> _PROVIDED INFORMATION_:
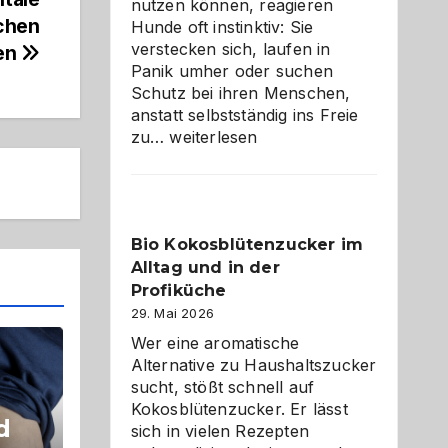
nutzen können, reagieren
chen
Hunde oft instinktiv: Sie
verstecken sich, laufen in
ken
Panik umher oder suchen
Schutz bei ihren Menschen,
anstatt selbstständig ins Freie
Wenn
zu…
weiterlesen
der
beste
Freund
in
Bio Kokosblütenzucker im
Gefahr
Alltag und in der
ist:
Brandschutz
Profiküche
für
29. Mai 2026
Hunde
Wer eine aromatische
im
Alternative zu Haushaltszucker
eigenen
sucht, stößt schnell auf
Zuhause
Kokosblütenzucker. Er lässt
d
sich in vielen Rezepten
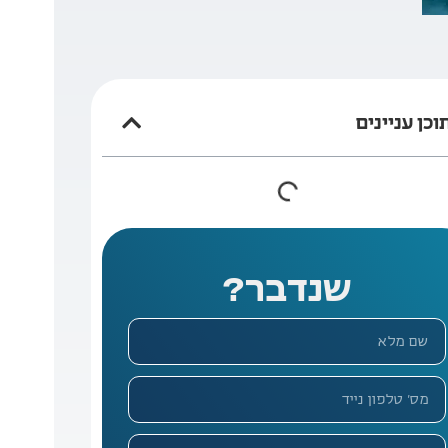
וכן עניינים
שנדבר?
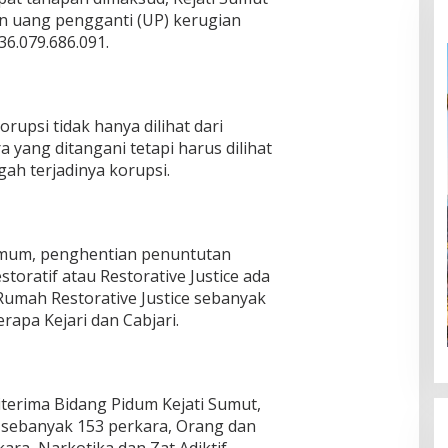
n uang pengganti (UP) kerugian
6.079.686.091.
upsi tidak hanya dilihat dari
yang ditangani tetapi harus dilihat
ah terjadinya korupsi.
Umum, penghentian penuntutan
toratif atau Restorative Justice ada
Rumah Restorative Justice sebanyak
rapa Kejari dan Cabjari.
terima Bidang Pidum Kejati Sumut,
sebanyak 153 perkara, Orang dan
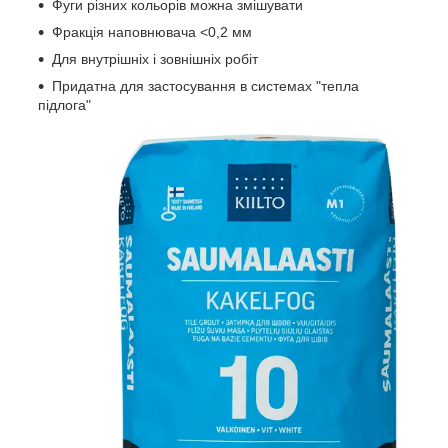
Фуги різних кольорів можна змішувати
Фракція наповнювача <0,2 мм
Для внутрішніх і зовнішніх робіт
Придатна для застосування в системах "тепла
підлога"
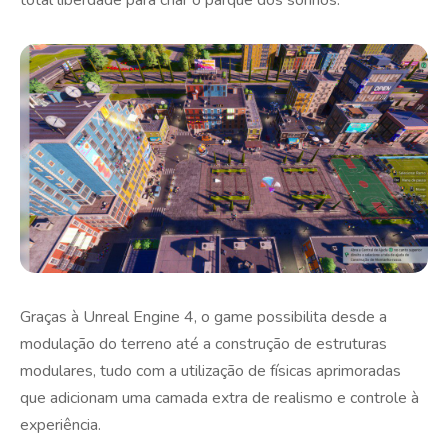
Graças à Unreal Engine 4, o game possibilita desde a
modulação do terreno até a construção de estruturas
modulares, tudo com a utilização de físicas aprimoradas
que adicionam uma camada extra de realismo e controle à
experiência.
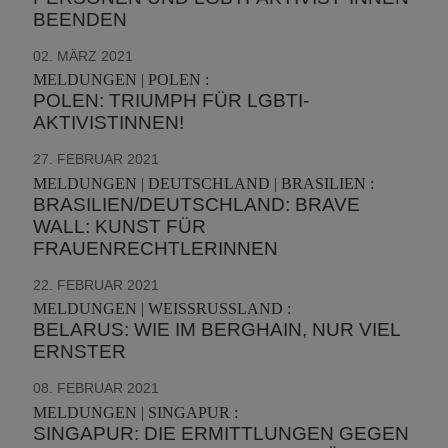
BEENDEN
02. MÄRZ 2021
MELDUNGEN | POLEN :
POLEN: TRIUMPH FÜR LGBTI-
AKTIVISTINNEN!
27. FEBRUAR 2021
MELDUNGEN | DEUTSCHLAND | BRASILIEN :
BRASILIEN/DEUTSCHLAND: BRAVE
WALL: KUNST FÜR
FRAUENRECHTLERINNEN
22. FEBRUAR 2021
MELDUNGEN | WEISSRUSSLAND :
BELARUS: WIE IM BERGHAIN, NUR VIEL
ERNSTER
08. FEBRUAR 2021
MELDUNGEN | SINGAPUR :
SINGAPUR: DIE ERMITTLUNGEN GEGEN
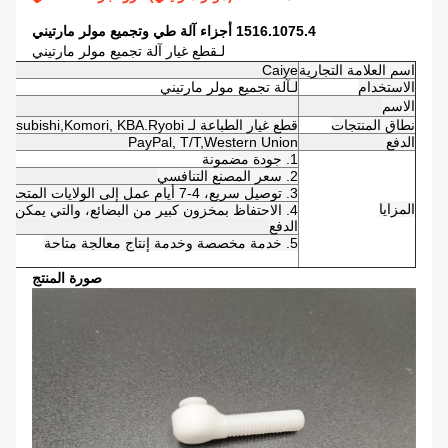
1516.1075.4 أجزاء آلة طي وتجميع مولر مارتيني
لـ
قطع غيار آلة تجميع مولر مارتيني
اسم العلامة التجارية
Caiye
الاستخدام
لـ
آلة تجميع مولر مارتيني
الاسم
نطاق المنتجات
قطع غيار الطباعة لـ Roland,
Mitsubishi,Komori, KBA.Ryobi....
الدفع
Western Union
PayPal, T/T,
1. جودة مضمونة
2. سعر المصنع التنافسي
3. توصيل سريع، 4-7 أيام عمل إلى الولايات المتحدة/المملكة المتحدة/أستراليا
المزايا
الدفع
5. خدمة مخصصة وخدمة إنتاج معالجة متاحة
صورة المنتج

> _ASSIGNMENT_:
With images left out, the data must be transcribed exactly.

> _ANSWER TO THE EXERCISE_:
nutzen können, reagieren
chen
Hunde oft instinktiv: Sie
verstecken sich, laufen in
ken
Panik umher oder suchen
Schutz bei ihren Menschen,
anstatt selbstständig ins Freie
Wenn
zu…
weiterlesen
der
beste
Freund
in
Bio Kokosblütenzucker im
Gefahr
Alltag und in der
ist:
Brandschutz
Profiküche
für
29. Mai 2026
Hunde
Wer eine aromatische
im
Alternative zu Haushaltszucker
eigenen
sucht, stößt schnell auf
Zuhause
Kokosblütenzucker. Er lässt
d
sich in vielen Rezepten
וכן עניינים
שנדבר?
n uang pengganti (UP) kerugian
6.079.686.091.
upsi tidak hanya dilihat dari
yang ditangani tetapi harus dilihat
ah terjadinya korupsi.
Umum, penghentian penuntutan
toratif atau Restorative Justice ada
Rumah Restorative Justice sebanyak
rapa Kejari dan Cabjari.
terima Bidang Pidum Kejati Sumut,
sebanyak 153 perkara, Orang dan
Фуги різних кольорів можна змішувати
Фракція наповнювача <0,2 мм
Для внутрішніх і зовнішніх робіт
Придатна для застосування в системах "тепла
підлога"
Graças à Unreal Engine 4, o game possibilita desde a
modulação do terreno até a construção de estruturas
modulares, tudo com a utilização de físicas aprimoradas
que adicionam uma camada extra de realismo e controle à
experiência.
BEENDEN
02. MÄRZ 2021
MELDUNGEN | POLEN :
POLEN: TRIUMPH FÜR LGBTI-
AKTIVISTINNEN!
27. FEBRUAR 2021
MELDUNGEN | DEUTSCHLAND | BRASILIEN :
BRASILIEN/DEUTSCHLAND: BRAVE
WALL: KUNST FÜR
FRAUENRECHTLERINNEN
22. FEBRUAR 2021
MELDUNGEN | WEISSRUSSLAND :
BELARUS: WIE IM BERGHAIN, NUR VIEL
ERNSTER
08. FEBRUAR 2021
MELDUNGEN | SINGAPUR :
SINGAPUR: DIE ERMITTLUNGEN GEGEN
1516.1075.4 أجزاء آلة طي وتجميع مولر مارتيني
لـ
قطع غيار آلة تجميع مولر مارتيني
اسم العلامة التجارية
Caiye
الاستخدام
لـ
آلة تجميع مولر مارتيني
الاسم
نطاق المنتجات
قطع غيار الطباعة لـ Roland,
Mitsubishi,Komori, KBA.Ryobi....
الدفع
Western Union
PayPal, T/T,
1. جودة مضمونة
2. سعر المصنع التنافسي
3. توصيل سريع، 4-7 أيام عمل إلى الولايات المتحدة/المملكة المتحدة/أستراليا
المزايا
الدفع
5. خدمة مخصصة وخدمة إنتاج معالجة متاحة
صورة المنتج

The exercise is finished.